Friday, October 3, 2008

My Response to: Does interracial relationship affect our women the same way as men?

A Fellow blogger wrote the following article and posed this question: I was compeled to answer.

ARTICLE

Does interracial relationship affect our women the same way as men?Posted by Prince Kennedy Iyoha on September 2, 2008 at 9:36am

have often listened to friends say, it is impossible for an interracial marriage to succeed. Many argue, that most of the children, fruits of such marriage, will never go to Africa with you, while others believe, that when you intend to retire after all your years in oversees, your family will desert you and then the irony of being alone will fall on you. I have on many occasion argue that though some brothers that came here before us may have suffered such terrible pains, some also have had a happy and successful interracial marriage and are happy to do so. This friends, never accepted my arguments, rather they argued that less than 10% have succeeded to return home with their family. My question is, do our women also suffer the same faith with our men? Does interracial relationship affect our women the same way as men?





MY RESPONSE

Permalink Reply by Ezichi 1 minute ago
Delete I think it all depends on how you handle your interracial marriage. Anyone can lose touch of certain friends and family members after they get married. It is up to them though to make it a point to keep family and friends that are important to them. Now, I am not saying that everything is a walk in the park. I do realize that it could be harder to keep those cultural and family connections together in a multi cultural relationship but if it is something that is important to you then you must work at it.

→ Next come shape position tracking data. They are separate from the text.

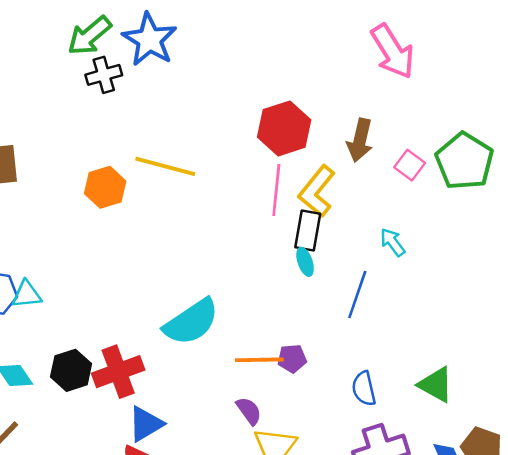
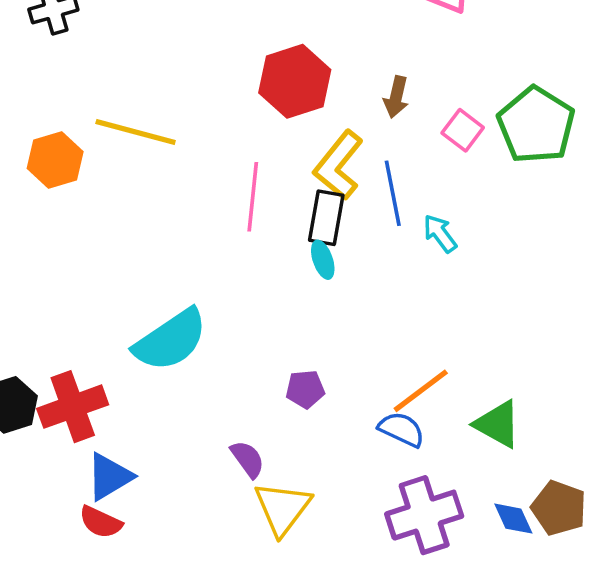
brown arrow: (360, 140) -> (396, 97), size x0.7
pink line: (276, 190) -> (253, 197), moved
blue line: (357, 294) -> (393, 193), moved, turned -30
orange line: (259, 360) -> (421, 391), moved, turned -36
blue semicircle: (364, 389) -> (401, 429), turned 128

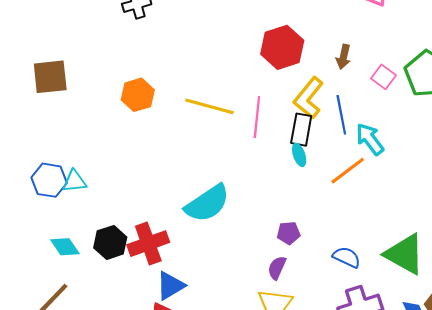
yellow line: (136, 132) -> (209, 106), moved
cyan arrow: (440, 233) -> (370, 139), size x1.4
orange line: (421, 391) -> (348, 171), moved
green triangle: (498, 424) -> (405, 254), size x1.4
purple semicircle: (248, 459) -> (277, 268), moved, turned -120

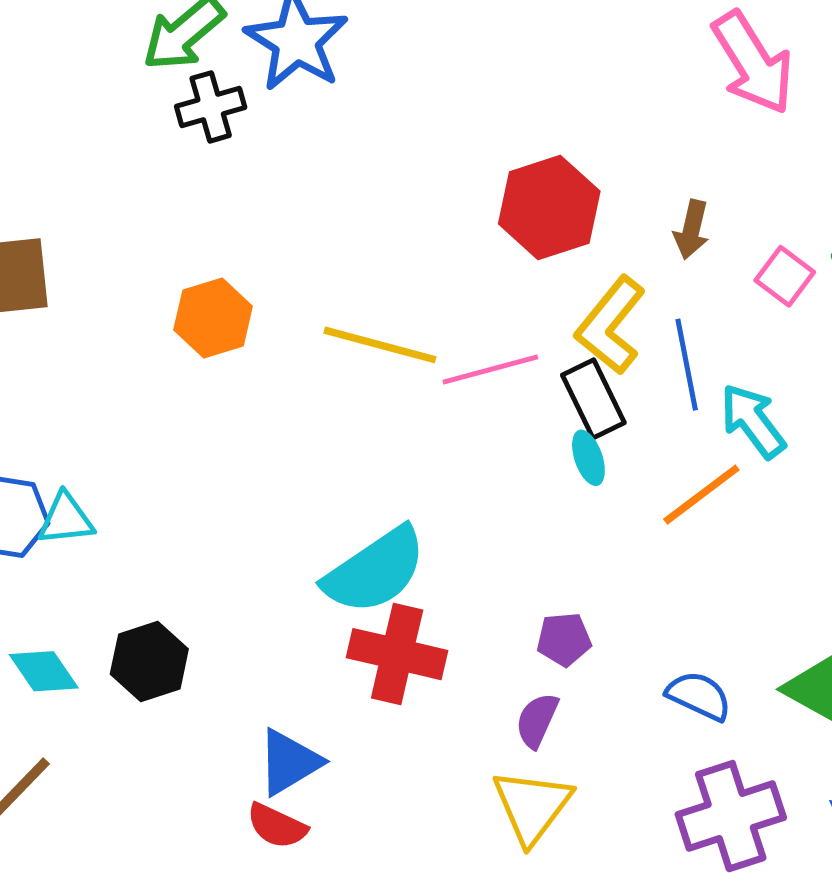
pink line: (257, 117) -> (490, 369), turned 69
black rectangle: (301, 130) -> (593, 399), turned -36
red cross: (148, 244) -> (397, 654), moved, turned 33

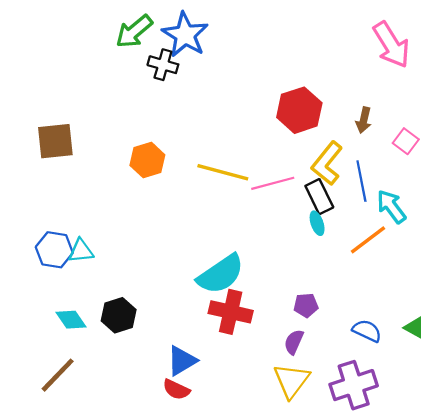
black cross: (211, 107) -> (163, 65), moved, turned 32
purple cross: (731, 816) -> (354, 385), moved

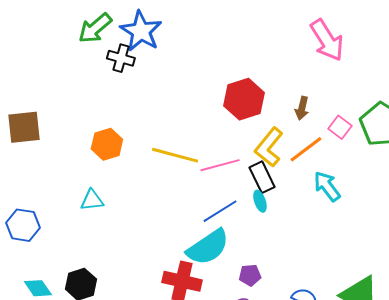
blue line: (361, 181) -> (220, 211), moved, turned 69
orange line: (368, 240) -> (306, 149), moved
cyan triangle: (81, 251) -> (92, 200), moved
cyan semicircle: (221, 274) -> (208, 247), moved

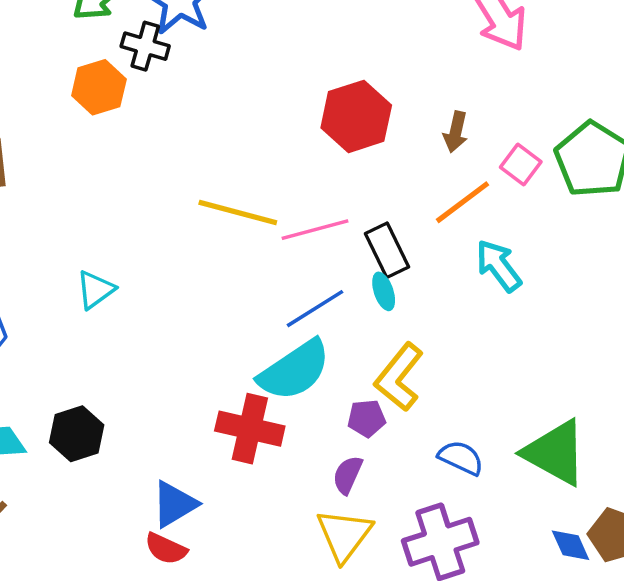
orange hexagon: (107, 144) -> (99, 87), moved
yellow L-shape: (269, 147) -> (399, 377), moved
cyan triangle: (92, 200) -> (95, 290), turned -30

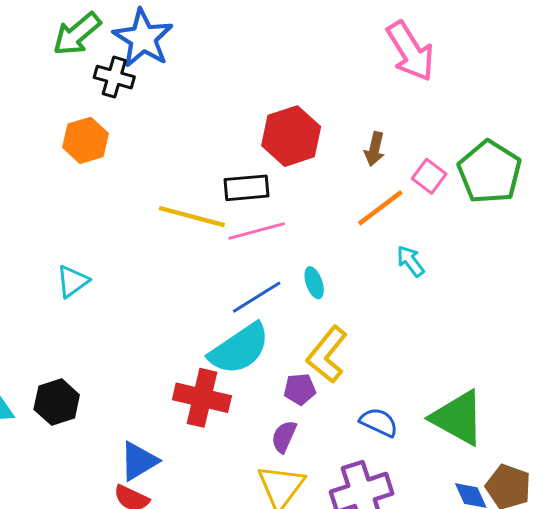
orange hexagon: (99, 87) -> (85, 140), moved
black rectangle: (387, 250) -> (247, 188), moved, turned -69
cyan arrow: (499, 266) -> (410, 261), size x0.7

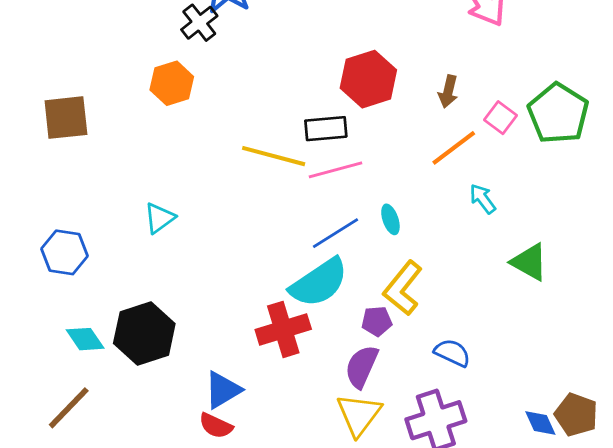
black cross: (114, 77) -> (199, 23), turned 36
red cross: (202, 398) -> (283, 329), turned -30
black hexagon: (57, 402) -> (144, 334), size x1.4
green triangle: (458, 418) -> (529, 262), moved, size x0.7
purple semicircle: (284, 437) -> (362, 367), size x1.4

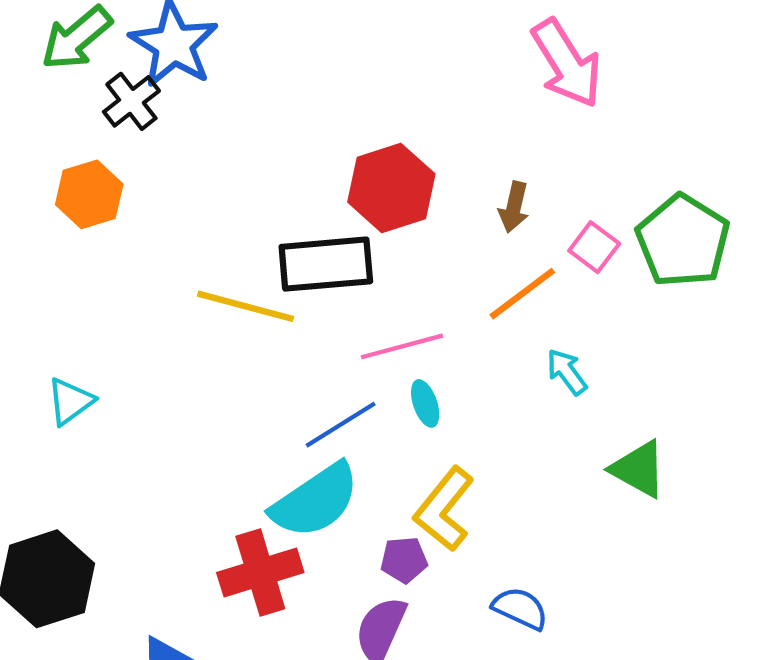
black rectangle: (326, 129) -> (326, 264), size x1.4
pink line: (335, 170) -> (402, 346), moved

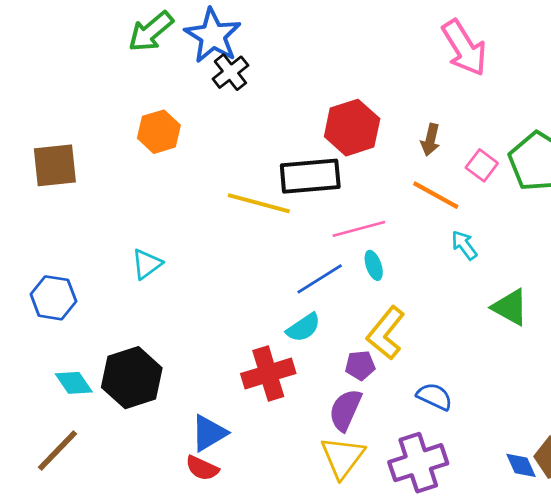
black cross: (131, 101) -> (230, 72), moved
orange line: (522, 294) -> (436, 195), turned 66
cyan semicircle: (315, 501) -> (303, 328), size x0.6

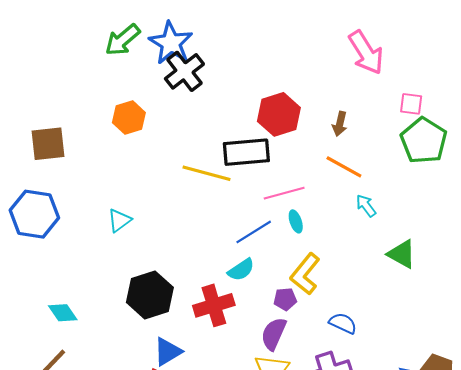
black cross: (230, 72) -> (184, 71), size x1.4
pink square: (482, 165) -> (411, 104), moved, turned -30
blue hexagon: (53, 298) -> (34, 214), moved, size x1.4
black hexagon: (132, 378) -> (150, 295), moved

I think that the concern and the statistic you pose is not deniable but we need to consider all things. We need to consider what those men are doing to maintain their family relationships after they get married. You cannot get married, forget your family and friends (people @ home) for years and expect to just come back with open arms. How many of these men have tried to maintain their culture after they got married?

Another question. How many of these men even want to come back home? Are we just assuming that they want to come home and it has been impossible? Maybe, these men don't have it in their retirment plan to settle at home. I can't be that hard to try to settle in Nigeria especially with American income or British income and it being impossible! If there trully is a genuine will I feel like there definitely is a way.

Whether you are in an inter cultural relationship of even in a relationship with a fellow Naija you must make sure you express your intent to come home before marriage so that everybody has a clear expectation for their future. It might take a little more work to bridge cultural gaps in a multi cultural relationship but it is not impossible!

There are many responses to your final question. On one hand, it is easier for women to communicate and therefore it makes it easier for us to keep the connections that will eventually keep the relationships and enable a smoother trnsition back home. On another hand, men are to be "head" of their households and whn men marry, even across cultural line they will never lose the position they have in their fathers house. I mean, men get to keep their last names for Christ sakes. If they wanted to go back hime, back to their lands, back to their villages, no one can take that right away from them. They might need to be a little more aggressive if they have robbed some feathers but ultimately (culturally) they can still go back home. For women, it is a little harder.

So, to me the answer is a yes and a no. I really hope people consider these individuals that they assume have "closed their books on going back home." Ask the question, do these people even want to be back home? What have these people actually done to maintain their family and culture? In other words, analyse all the factors before jumping to the stated conclusion. I think that if they really do their research they will find that the seemingly obvious may not always be the case.